We've already substituted butternut squash for pasta. If someone had an issue with nightshades or was experiencing Pitta aggravation (rash, acne, inflammation, etc) they could also substitute a cooling accompaniment like zucchini instead of tomato. Since removing tomato will remove a lot of moisture from the recipe, it may need more olive oil. Add some lemon juice if you want to replace tomato's sourness.
Using the recipe you created above, you can create a completely different recipe by finding a substitute for at least 3 different boxes in the worksheet. Notice how easy it is to create variation that still sound delicious! You can even make a game of it. Without showing your recipe to a friend, ask them to choose a different base.

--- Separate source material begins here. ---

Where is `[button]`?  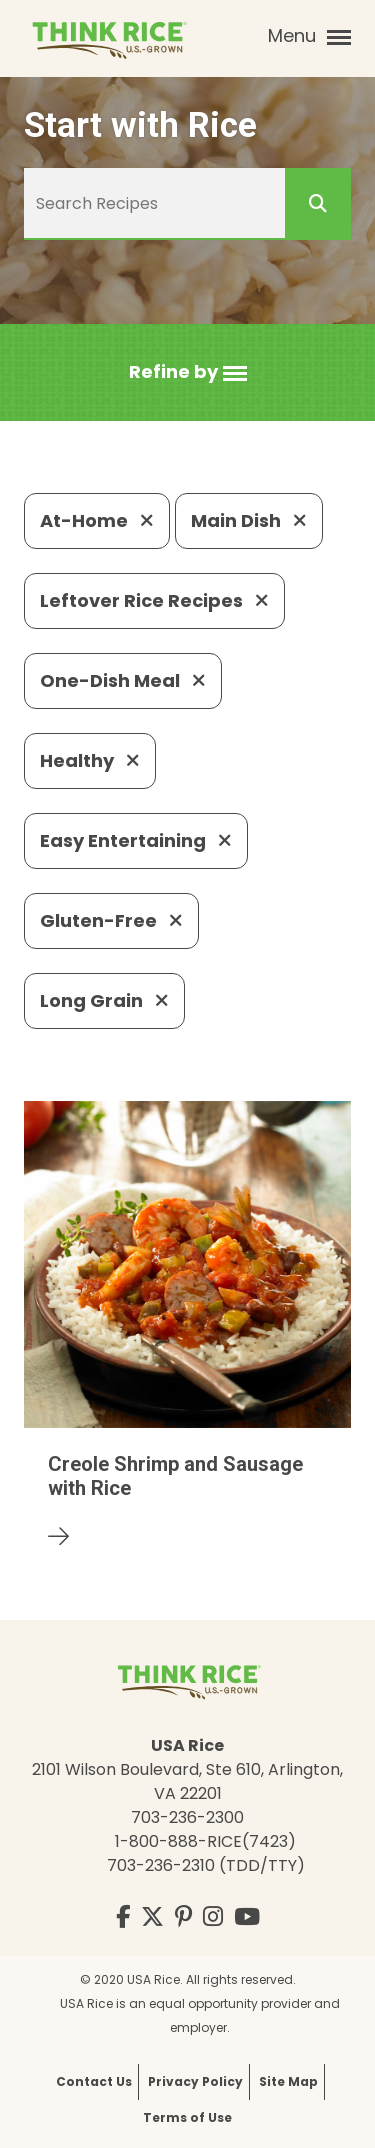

Now that you've created two recipes, you can try creating a medicinal recipe. Look through all your choices so far, and identify ingredients that don't match your body type, unbalanced qualities or gunas, and tastes. The main gunas to balance are:
• Heavy / Light
• Gooey / Sharp
• Cold / Hot
• Oily / Dry
You can even take a pizza and make it Ayurvedic using this technique. To balance Pitta, prepare your pizza dough, but leave off the tomato sauce and substitute cilantro pesto made using peeled almonds instead of cheese. Top it with Pitta pacifying veggies such as summer squash and/or broccoli. Garnish with sunflower or pumpkin seeds for extra crunch and protein.
Or, create Kapha pacifying cookies by using pumpkin seed butter as the base instead of flour. Stir in Kapha pacifying spices like cinnamon, cardamom, and vanilla extract. Sweeten it up with a little honey instead of sugar and toss in some tart, unsweetened cranberries for added texture. Mix all of the ingredients well and then roll into small balls and press into cookie shape.
Use this step by step formula as a blueprint for creating healthy, delicious and balancing meals. Allow your kitchen to become your healing arts studio, your knowledge of Ayurveda to become your inspiration, your spice cabinet your pallet of color, your plate your canvas, and your meal your masterpiece. Soon, you'll be a five star chef and master of home remedies!